-- What to work on --
Find the string "right" in the records. Copy each line that has it.

-- Data shown --
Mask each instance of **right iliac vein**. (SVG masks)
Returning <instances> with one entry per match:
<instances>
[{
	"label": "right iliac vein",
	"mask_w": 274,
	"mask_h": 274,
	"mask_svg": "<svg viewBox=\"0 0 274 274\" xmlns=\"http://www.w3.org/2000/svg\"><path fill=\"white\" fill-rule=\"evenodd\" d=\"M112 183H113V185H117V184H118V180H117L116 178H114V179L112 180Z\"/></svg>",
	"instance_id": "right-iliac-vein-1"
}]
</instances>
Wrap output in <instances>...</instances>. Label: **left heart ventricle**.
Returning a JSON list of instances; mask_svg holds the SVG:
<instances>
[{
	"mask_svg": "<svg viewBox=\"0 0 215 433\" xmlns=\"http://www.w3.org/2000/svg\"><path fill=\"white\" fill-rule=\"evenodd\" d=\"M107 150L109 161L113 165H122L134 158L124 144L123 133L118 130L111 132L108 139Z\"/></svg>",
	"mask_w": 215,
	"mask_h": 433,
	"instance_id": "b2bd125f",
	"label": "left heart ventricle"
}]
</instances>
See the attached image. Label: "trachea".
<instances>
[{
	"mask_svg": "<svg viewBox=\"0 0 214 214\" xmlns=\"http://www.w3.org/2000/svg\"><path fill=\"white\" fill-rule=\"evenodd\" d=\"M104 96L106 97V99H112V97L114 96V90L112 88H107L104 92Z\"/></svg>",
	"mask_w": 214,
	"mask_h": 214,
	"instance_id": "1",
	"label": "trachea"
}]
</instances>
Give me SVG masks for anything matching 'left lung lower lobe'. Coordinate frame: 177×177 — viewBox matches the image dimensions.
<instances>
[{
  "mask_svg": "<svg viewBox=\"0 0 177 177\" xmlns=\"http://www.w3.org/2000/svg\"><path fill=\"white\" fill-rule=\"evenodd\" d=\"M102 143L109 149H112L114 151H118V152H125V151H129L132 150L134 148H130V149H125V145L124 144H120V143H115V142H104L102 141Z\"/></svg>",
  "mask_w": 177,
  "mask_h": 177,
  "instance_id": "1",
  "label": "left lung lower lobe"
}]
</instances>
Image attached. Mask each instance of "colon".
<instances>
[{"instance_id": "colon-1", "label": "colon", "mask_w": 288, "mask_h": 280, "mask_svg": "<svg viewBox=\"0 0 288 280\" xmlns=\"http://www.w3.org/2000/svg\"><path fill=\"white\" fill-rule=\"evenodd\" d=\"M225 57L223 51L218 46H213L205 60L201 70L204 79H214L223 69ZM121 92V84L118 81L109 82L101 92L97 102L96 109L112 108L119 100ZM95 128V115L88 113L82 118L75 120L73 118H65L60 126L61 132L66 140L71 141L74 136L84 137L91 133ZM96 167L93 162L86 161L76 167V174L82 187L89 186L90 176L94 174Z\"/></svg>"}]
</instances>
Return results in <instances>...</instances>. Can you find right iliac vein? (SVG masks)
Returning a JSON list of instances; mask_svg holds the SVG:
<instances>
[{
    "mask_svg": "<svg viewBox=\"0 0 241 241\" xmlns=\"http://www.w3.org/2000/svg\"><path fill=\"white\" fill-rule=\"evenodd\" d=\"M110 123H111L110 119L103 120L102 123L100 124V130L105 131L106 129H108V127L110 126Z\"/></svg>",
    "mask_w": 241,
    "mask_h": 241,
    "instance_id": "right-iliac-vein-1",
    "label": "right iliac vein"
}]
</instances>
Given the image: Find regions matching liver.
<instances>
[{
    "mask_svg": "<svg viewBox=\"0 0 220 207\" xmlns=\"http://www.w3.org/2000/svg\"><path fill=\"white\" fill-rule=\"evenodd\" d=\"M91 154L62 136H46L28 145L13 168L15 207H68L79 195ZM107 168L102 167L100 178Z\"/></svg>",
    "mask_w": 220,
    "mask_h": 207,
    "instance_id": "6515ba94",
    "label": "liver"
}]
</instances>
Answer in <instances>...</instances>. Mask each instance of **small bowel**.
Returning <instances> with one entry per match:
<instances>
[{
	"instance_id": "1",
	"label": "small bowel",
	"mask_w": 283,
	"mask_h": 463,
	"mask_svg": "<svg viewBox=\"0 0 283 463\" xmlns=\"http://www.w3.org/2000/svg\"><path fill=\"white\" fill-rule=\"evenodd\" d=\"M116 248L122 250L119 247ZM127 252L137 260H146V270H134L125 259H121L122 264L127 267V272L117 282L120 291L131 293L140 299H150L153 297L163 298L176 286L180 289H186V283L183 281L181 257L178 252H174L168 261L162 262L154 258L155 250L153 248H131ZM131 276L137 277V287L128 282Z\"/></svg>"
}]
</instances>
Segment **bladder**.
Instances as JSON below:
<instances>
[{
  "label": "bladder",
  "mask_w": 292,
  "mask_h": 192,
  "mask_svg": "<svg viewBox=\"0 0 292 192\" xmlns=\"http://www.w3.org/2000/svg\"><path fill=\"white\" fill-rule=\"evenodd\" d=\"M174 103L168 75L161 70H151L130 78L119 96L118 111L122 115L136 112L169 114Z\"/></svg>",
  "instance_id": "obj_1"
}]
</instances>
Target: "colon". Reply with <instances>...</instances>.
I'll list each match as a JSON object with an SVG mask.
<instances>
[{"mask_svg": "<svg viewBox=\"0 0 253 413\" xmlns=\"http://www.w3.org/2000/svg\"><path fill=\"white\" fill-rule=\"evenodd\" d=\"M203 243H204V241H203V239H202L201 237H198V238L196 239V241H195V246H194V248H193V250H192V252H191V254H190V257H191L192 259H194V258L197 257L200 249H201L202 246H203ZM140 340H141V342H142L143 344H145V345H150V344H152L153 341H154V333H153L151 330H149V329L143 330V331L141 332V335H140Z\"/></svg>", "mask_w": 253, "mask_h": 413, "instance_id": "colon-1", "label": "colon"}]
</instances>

-- Exercise output --
Mask each instance of **right iliac vein**. (SVG masks)
	"label": "right iliac vein",
	"instance_id": "right-iliac-vein-1"
Return results in <instances>...</instances>. Can you find right iliac vein? (SVG masks)
    "instance_id": "right-iliac-vein-1",
    "label": "right iliac vein"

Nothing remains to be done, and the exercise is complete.